AWS test environment + automated test/benchmark in Jenkins #73

svanoort · 2016-04-01T16:08:56Z

I am looking at setting up an AWS environment (spun up on demand only) that will run tests in a fast and automated fashion, using my personal Jenkins host to trigger it when commits are pushed.

Work progress:

Hardware/specs:

Storage: use SSD instance storage to benchmark (limits instance types). General purpose EBS SSD storage is generally slower and would run out of I/O credits after 1/2 hour (benchmarks need several hours).
Memory: either 7 GB (small datasets or where memory is not needed) or 15 GB (large or high-memory datasets).
CPUs: 2 or 4 core.
Instance types: m3.large (2-core, 7. 5GB RAM) for the small datasets, and r3.large (2-core, 15.25 GB ram) for big. If we do lots of parallelized implementations, add m3.xlarge (4-core, 15 GB RAM).
Cost: I am not spending more than $10-15/month on it, beyond my existing Jenkins host (reserved t2.micro) and domain/S3 hosting. Instances will be created to run a set of benchmarks and then terminated, with frequency to keep costs within limits.

Architecture:

Instances are spun up by my Jenkins host, with an appropriate IAM role or credentials to do this in a limited way.
Benchmark datasets will be self-hosted to not hit their sources hard. They won't be fully public unless small.
Instance gets an IAM role that allows uploading to a public (?) S3 results bucket.
Instance runs benchmarks on instance storage
Instance will upload each result to the S3 bucket as it completes, stamped with the git commit hash, timestamp run, language, etc.
All testing will use a reasonable timeout for both individual tests and the whole test set, if it hangs it is killed or skipped.
All testing uses the docker image, for reproducibility across hardware.

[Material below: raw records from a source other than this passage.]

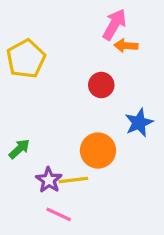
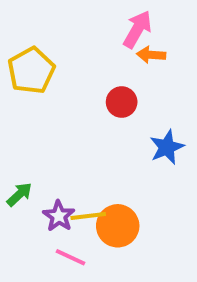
green arrow: (19, 149) -> (19, 194), moved
orange circle: (98, 151) -> (118, 226), moved

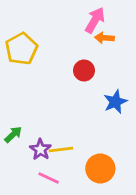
orange circle: (118, 226) -> (100, 169), moved

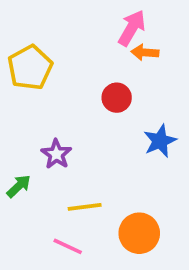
purple star: (40, 149) -> (56, 154), moved

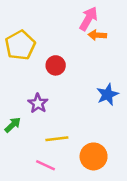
red circle: (117, 98) -> (56, 65), moved

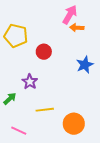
yellow pentagon: (20, 45) -> (16, 36), turned -30
blue star: (107, 94) -> (85, 65), moved
pink line: (46, 165) -> (19, 131), moved

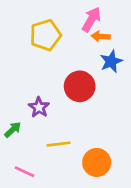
yellow pentagon: (16, 36) -> (45, 35), moved, turned -30
red circle: (44, 52) -> (80, 86), moved, size x1.5
blue star: (85, 65) -> (111, 61), moved

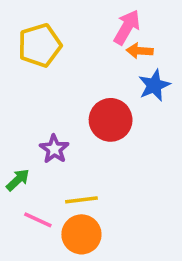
yellow pentagon: (45, 35) -> (40, 45), moved
orange circle: (97, 162) -> (81, 234), moved
pink line: (24, 172) -> (38, 220), moved

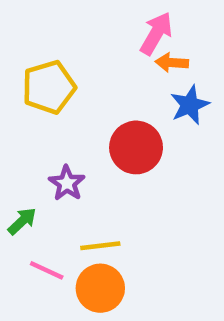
yellow pentagon: (40, 45) -> (49, 87), moved

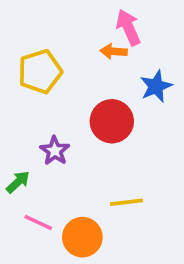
pink arrow: (156, 34) -> (128, 27), turned -54
orange arrow: (172, 63) -> (114, 51), moved
yellow line: (100, 246) -> (127, 202), moved

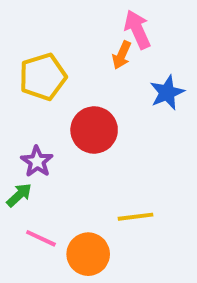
orange arrow: (114, 51) -> (122, 55), turned -70
red circle: (112, 121) -> (94, 130), moved
purple star: (55, 151) -> (37, 162), moved

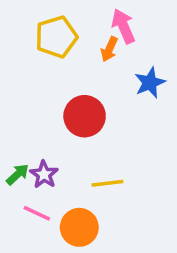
yellow pentagon: (43, 77) -> (56, 37), moved
purple star: (37, 162) -> (44, 174), moved
yellow line: (135, 217) -> (107, 183), moved

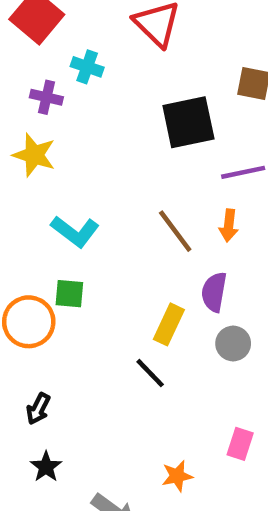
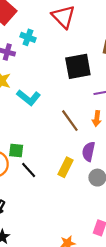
cyan L-shape: (75, 231) -> (29, 98), moved
black line: (150, 373) -> (29, 170), moved

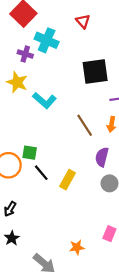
red triangle: (63, 17) -> (83, 21), size x0.6
cyan cross: (28, 37) -> (47, 40), size x1.5
yellow rectangle: (66, 167) -> (67, 180), moved

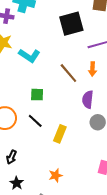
green square: (30, 153) -> (37, 95), moved
yellow rectangle: (67, 180) -> (60, 134), moved
orange star: (77, 247) -> (56, 175), moved

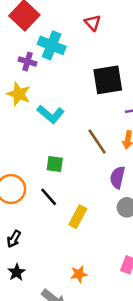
orange star: (56, 175) -> (79, 274), moved

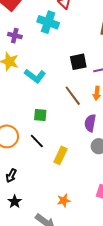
cyan cross: (52, 45) -> (48, 22), moved
black square: (108, 80) -> (78, 62), moved, size x0.7

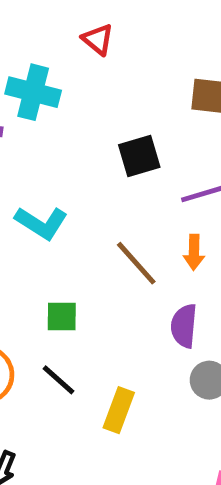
cyan cross: (48, 22) -> (33, 92), moved
black square: (78, 62) -> (139, 156), moved

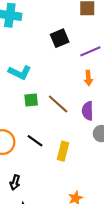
brown line: (136, 263) -> (58, 104), moved
green square: (62, 316) -> (31, 100), moved

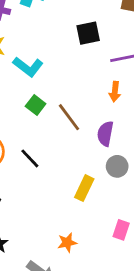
green square: (31, 100) -> (36, 105), turned 32
yellow rectangle: (63, 151) -> (84, 188), moved

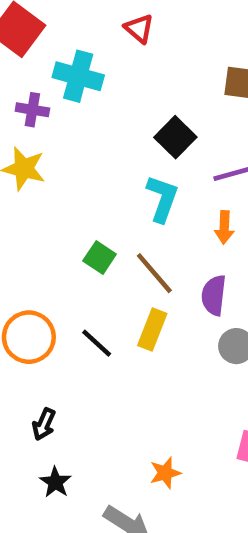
black square: (88, 33) -> (175, 137), turned -30
cyan L-shape: (28, 67) -> (162, 199), moved, turned -104
yellow rectangle: (84, 188) -> (152, 329), moved

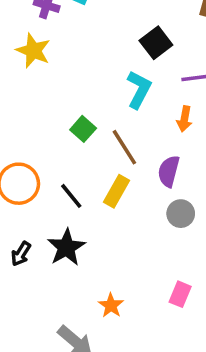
orange star: (165, 473) -> (111, 305), turned -30
black star: (55, 482) -> (66, 247), moved, size x1.5

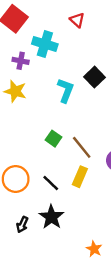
cyan L-shape: (139, 89) -> (66, 90), moved
orange star: (111, 305) -> (94, 249), moved

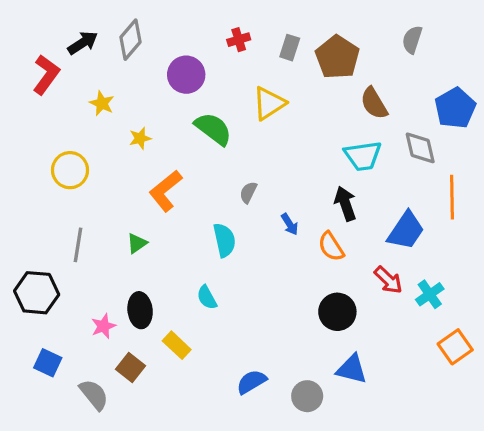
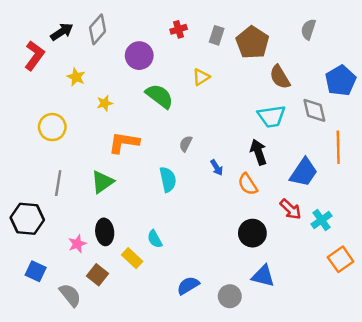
yellow triangle: (269, 103) -> (201, 77), size x0.7
orange L-shape: (166, 191) -> (124, 143), turned 48
green triangle: (137, 243) -> (102, 182), size x1.5
cyan semicircle: (207, 297) -> (155, 239), moved

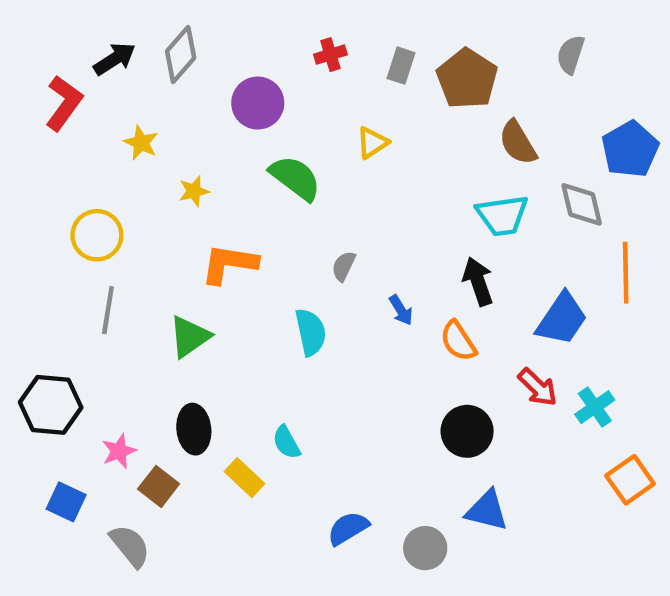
gray line: (58, 183) -> (108, 310), moved
pink star: (77, 244) -> (119, 451), moved
brown square: (98, 275) -> (159, 486), moved

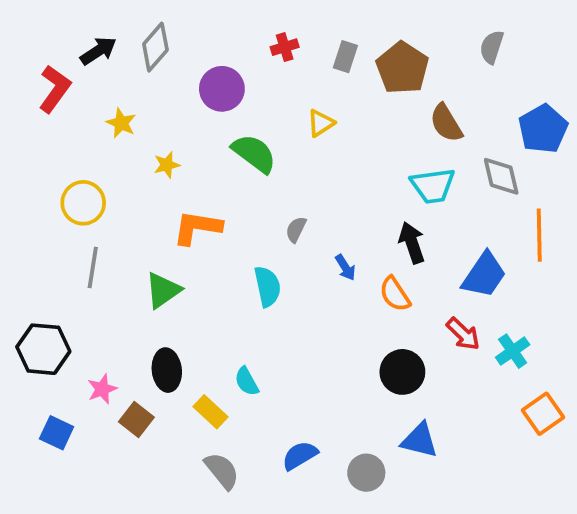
gray semicircle: (130, 546) -> (222, 471), moved

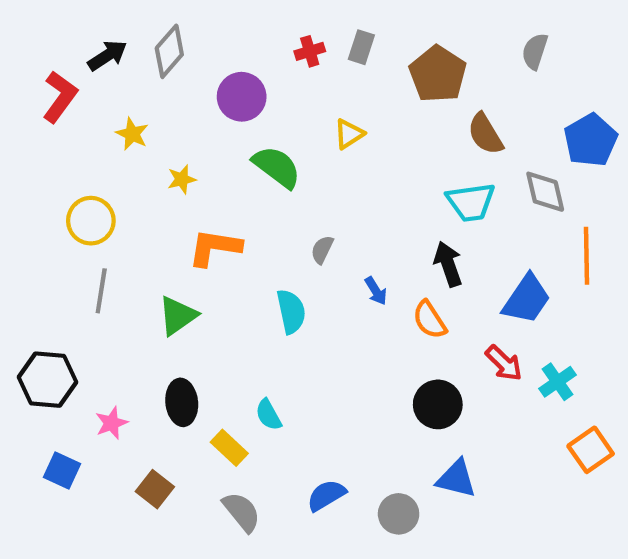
gray rectangle: (345, 57) -> (361, 47), moved
brown square: (136, 419) -> (155, 489), moved

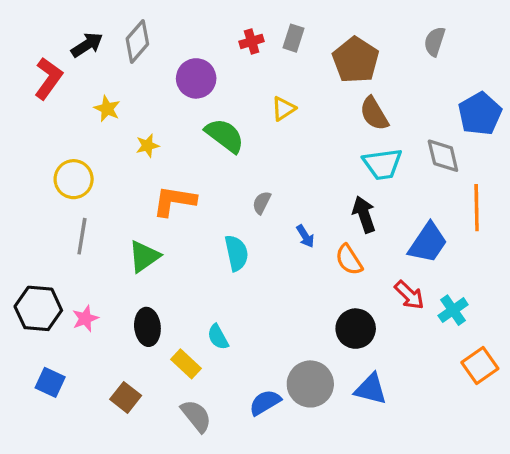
brown semicircle: (485, 134) -> (374, 114), moved
pink star: (112, 423) -> (85, 319), moved
gray circle: (399, 514) -> (310, 384), moved, size x1.4

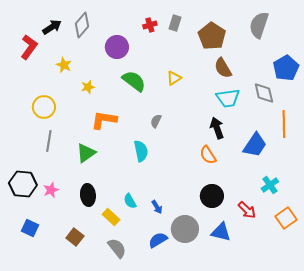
gray semicircle: (435, 41) -> (259, 25), size x1.5
yellow triangle: (283, 109) -> (174, 78), moved
blue arrow: (305, 236) -> (157, 207), moved
red arrow: (409, 295) -> (247, 210), moved

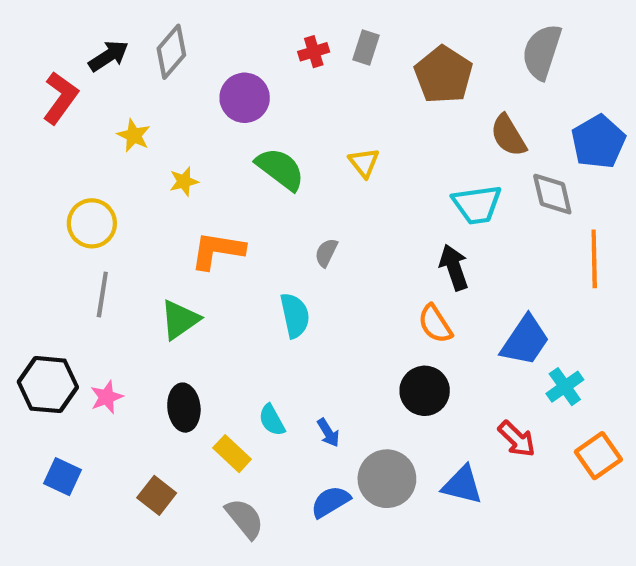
brown semicircle: (223, 68) -> (508, 135), moved
yellow triangle: (174, 78) -> (364, 163), turned -35
blue trapezoid: (255, 145) -> (525, 341), moved
black circle: (212, 196) -> (425, 391), moved

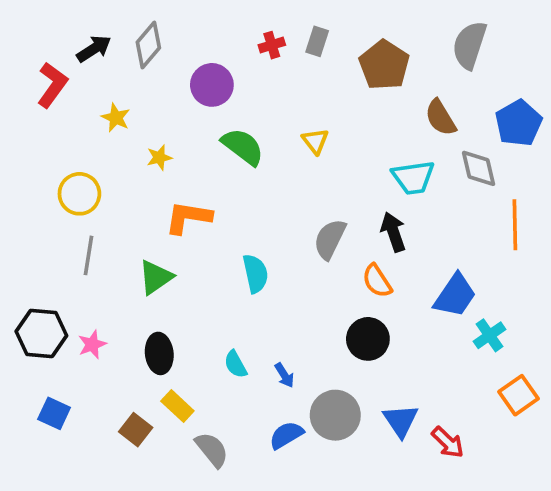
gray semicircle: (326, 253) -> (330, 239), moved, size x1.6
red arrow: (517, 439) -> (448, 442), moved
yellow rectangle: (232, 454) -> (177, 406), moved
blue triangle: (462, 485) -> (401, 421), turned 42

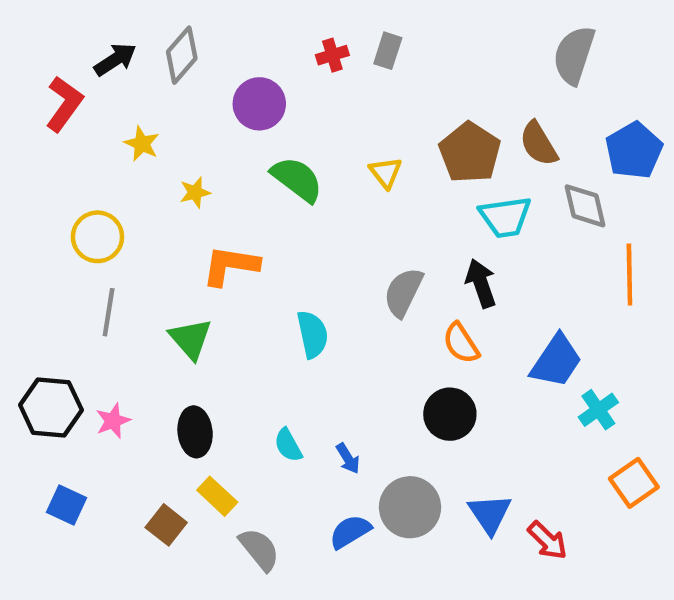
brown pentagon: (384, 65) -> (470, 153), moved
green triangle: (156, 277) -> (191, 339), turned -36

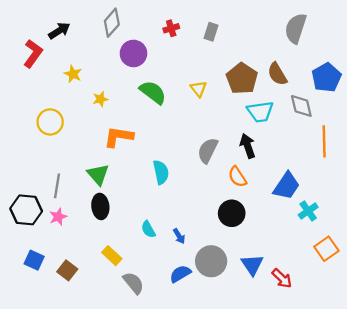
gray rectangle: (388, 51) -> (211, 32), moved
gray diamond: (182, 55) -> (112, 23), moved
gray line: (109, 312) -> (57, 186), moved
black ellipse: (195, 432) -> (100, 206), moved
brown square: (166, 525) -> (67, 270), moved

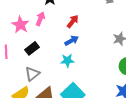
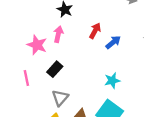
blue arrow: (72, 41) -> (113, 42), moved
cyan star: (67, 60) -> (112, 81), moved

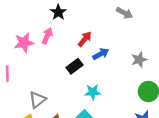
pink star: (37, 45) -> (24, 43), turned 30
black rectangle: (55, 69) -> (74, 66), moved

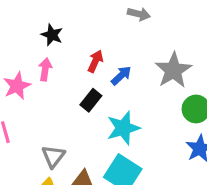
gray star: (139, 60) -> (173, 70), size x1.6
cyan star: (93, 92) -> (123, 128), size x1.5

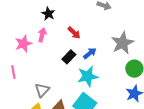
red arrow: (95, 61) -> (74, 33), turned 104
blue arrow: (121, 75) -> (90, 53), moved

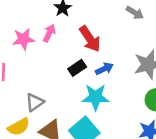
red arrow: (74, 33) -> (90, 39), size x1.5

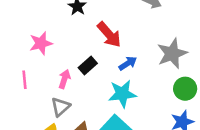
pink arrow: (49, 33) -> (64, 79), moved
black rectangle: (77, 68) -> (88, 65), moved

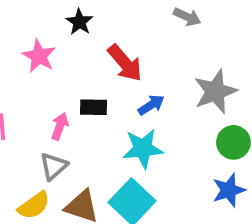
pink star: (41, 43) -> (39, 56), moved, turned -30
black rectangle: (88, 65) -> (93, 107), turned 42

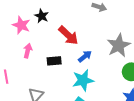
pink star: (39, 56) -> (21, 25), moved
pink arrow: (60, 126) -> (28, 51), moved

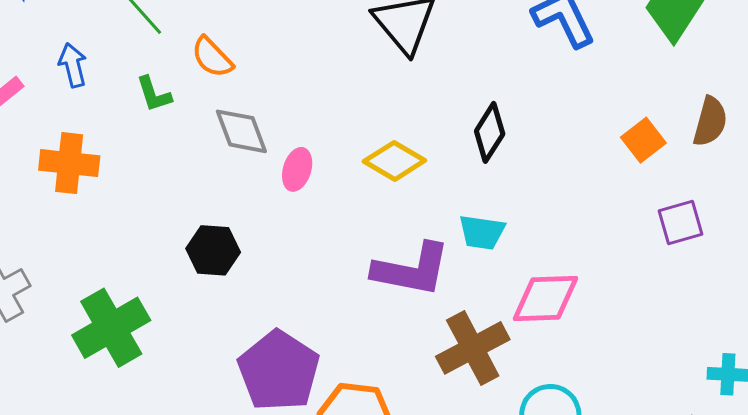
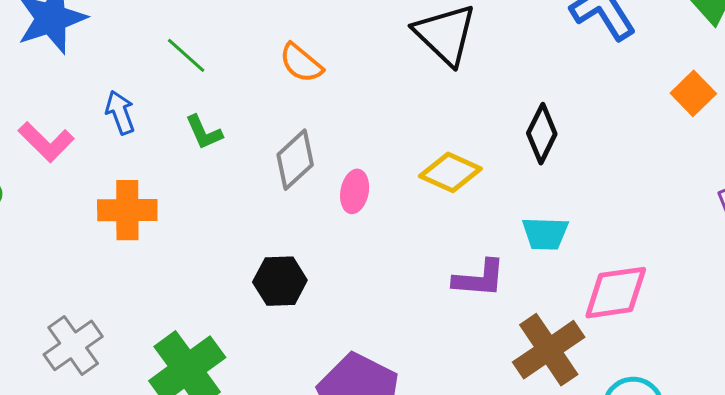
orange semicircle: (212, 57) -> (301, 63), moved
gray diamond: (241, 131) -> (295, 160), turned 74
orange square: (643, 140) -> (693, 93), moved
purple L-shape: (412, 270) -> (479, 279), size x0.7

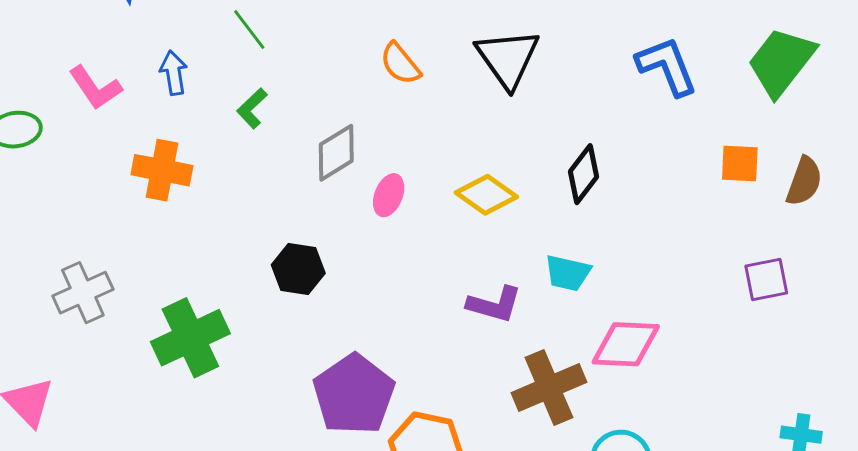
orange semicircle: (301, 63) -> (400, 64), moved
orange square: (693, 93) -> (740, 164), turned 36
green L-shape: (204, 132) -> (252, 108), turned 60

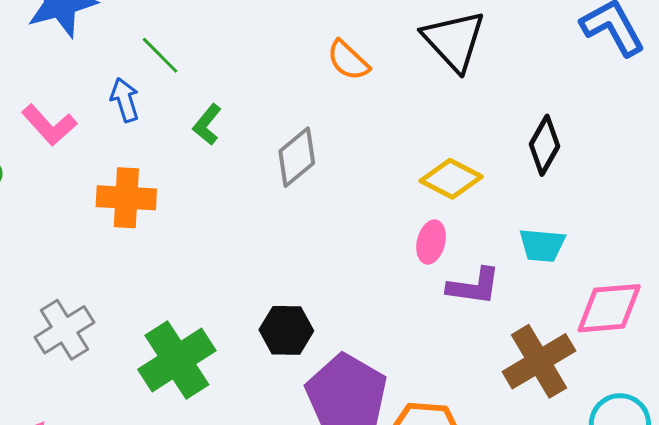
green line: (249, 29) -> (160, 55), moved
pink ellipse: (389, 195) -> (431, 242), moved
black hexagon: (298, 269) -> (286, 330), moved

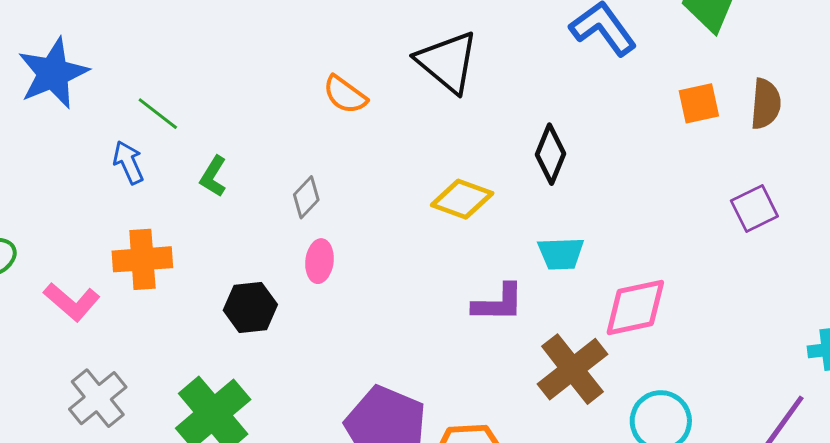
pink L-shape: (49, 125) -> (72, 302), moved
gray diamond: (297, 157) -> (306, 197), size x0.7
pink ellipse: (431, 242) -> (319, 261), moved
black hexagon: (286, 330) -> (250, 307), moved

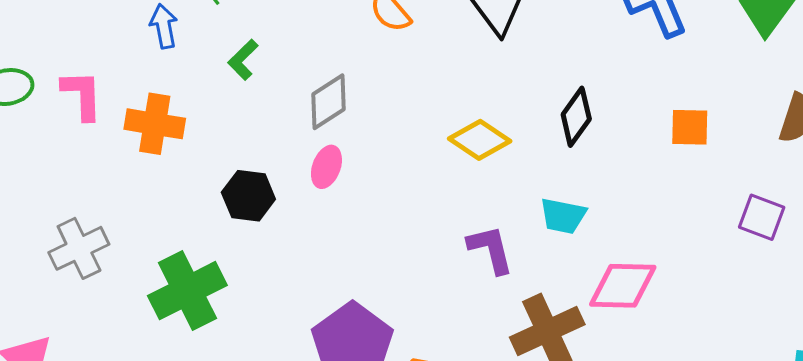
orange square: (699, 103) -> (690, 127), moved
gray diamond: (306, 197) -> (329, 102), size x1.4
purple square: (754, 209) -> (762, 217), turned 33
pink L-shape: (72, 302) -> (82, 95), moved, turned -146
purple L-shape: (498, 303) -> (491, 249), turned -118

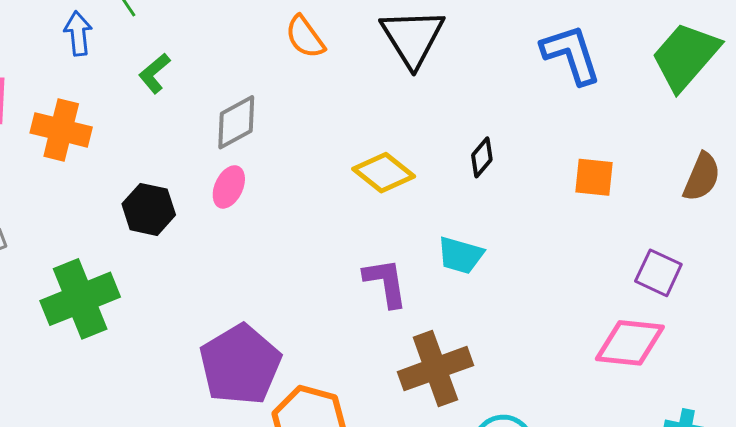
black diamond: (576, 117) -> (482, 157), size x0.7
pink diamond: (623, 286) -> (630, 343), moved

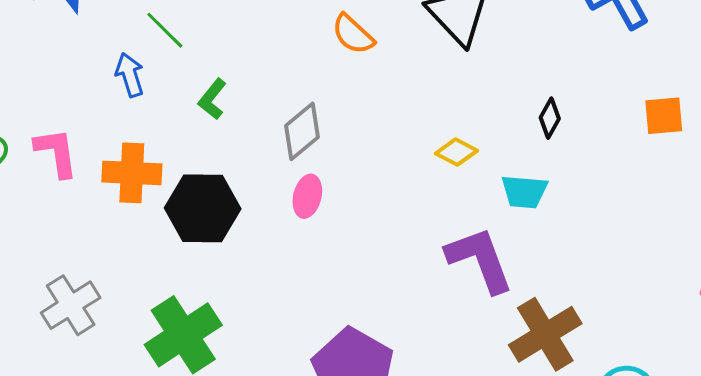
yellow diamond: (384, 173) -> (456, 152), size x0.7
black hexagon: (149, 209) -> (203, 208), moved, size x1.4
cyan trapezoid: (460, 255) -> (524, 192), moved
purple L-shape: (386, 283) -> (480, 260), size x1.4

Two options for how to set it up:

EBS based & on-demand instaces:
- Use an EBS volume containing benchmark data and preconfigured system, and just start/stop the instance.
- When run, the git repo is cloned, the dataset is copied to the data folder, and tests are run & uploaded.
- Easier to set up and run, but more expensive.
S3 based/spot instances:
- cheaper (1/4 the instance price) but more maintenance.
- Submit spot bids, instances are configured using the "user data" field to submit a startup script which sets up and runs benchmarks.
- Private S3 buckets host compressed corpus data, these are fetched and decompressed.

Open questions:

What to use for controlling instances?
- AWS CLI is easy
- Jenkins AWS EC2 plugin will spin jenkins agents in EC2 (far easier to generate and report results from this), but comes with performance overheads
- Ansible is kind of amazing and easy to work with

Yesterday I had good results tinkering with a spot-purchased c3.large instance for benchmarking, doing all I/O to the /media/ephemeral0 instance store. Pricing was only about $0.04/hour for the spot buy (purchased at 2x current spot price to prevent it being terminated after exceeding the price).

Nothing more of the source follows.